Snippet-worthy stance: Personalization should feel like “the platform remembers,” not “the platform watches.”
Common questions leaders ask (and the honest answers)
“Will AI search replace filters?”
No. Filters are still the most efficient way to express hard constraints. AI search should set filters automatically, recommend them, and reduce the number of steps.
“Do we need a chatbot interface?”
Not necessarily. Many of the best AI search improvements are invisible: better retrieval, smarter ranking, and clearer query understanding. A chat UI is optional.
“How do we keep AI from hallucinating?”
Don’t let it invent facts about listings. Use AI to retrieve and summarize what exists in your catalog and metadata. If an attribute isn’t known, the system should say so or ask a clarifying question.
“What’s the fastest win?”
Improve discovery for long-tail queries. That’s where semantic search and intent extraction pay off quickly, and it’s where your competitors are often weakest.

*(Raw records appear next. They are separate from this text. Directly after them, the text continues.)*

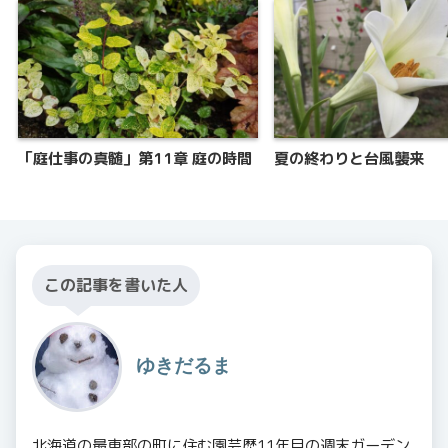
「庭仕事の真髄」第11章 庭の時間
夏の終わりと台風襲来
この記事を書いた人
ゆきだるま
北海道の最東部の町に住む園芸歴11年目の週末ガーデン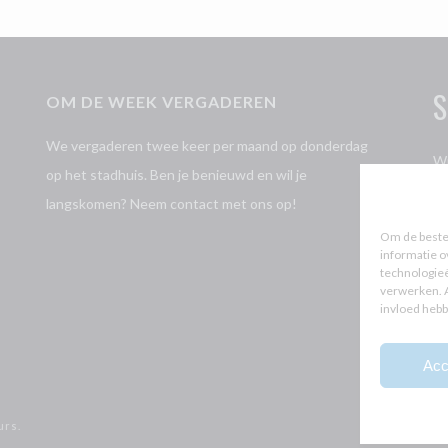
S
OM DE WEEK VERGADEREN
We vergaderen twee keer per maand op donderdag
Wi
op het stadhuis. Ben je benieuwd en wil je
Jo
langskomen? Neem contact met ons op!
P
Om de beste 
informatie o
technologieë
verwerken. A
L
invloed hebb
L
Acc
urs.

Where this is heading in 2026 for U.S. digital services
AI-powered marketplace search is shifting from “find results” to design the decision: summarize tradeoffs, highlight constraints, and help customers commit.
For retail and e-commerce, expect more:
- Multimodal search (photo + text + preferences)
- On-page comparison summaries (“why this matches your request”)
- Post-purchase intelligence (fit feedback, exchanges, reordering)
- Inventory-aware personalization (recommend what’s actually available in your region)
If Scout24’s direction tells us anything, it’s that the winners won’t be the companies with the fanciest demos. They’ll be the ones that do the unglamorous work: catalog structure, feedback loops, and ranking tied to real customer outcomes.
If you’re building a marketplace or a SaaS platform in the U.S., the question to ask your team isn’t “Should we add AI search?” It’s “Where are customers getting lost, and how quickly can we make search understand intent the way a great salesperson would?”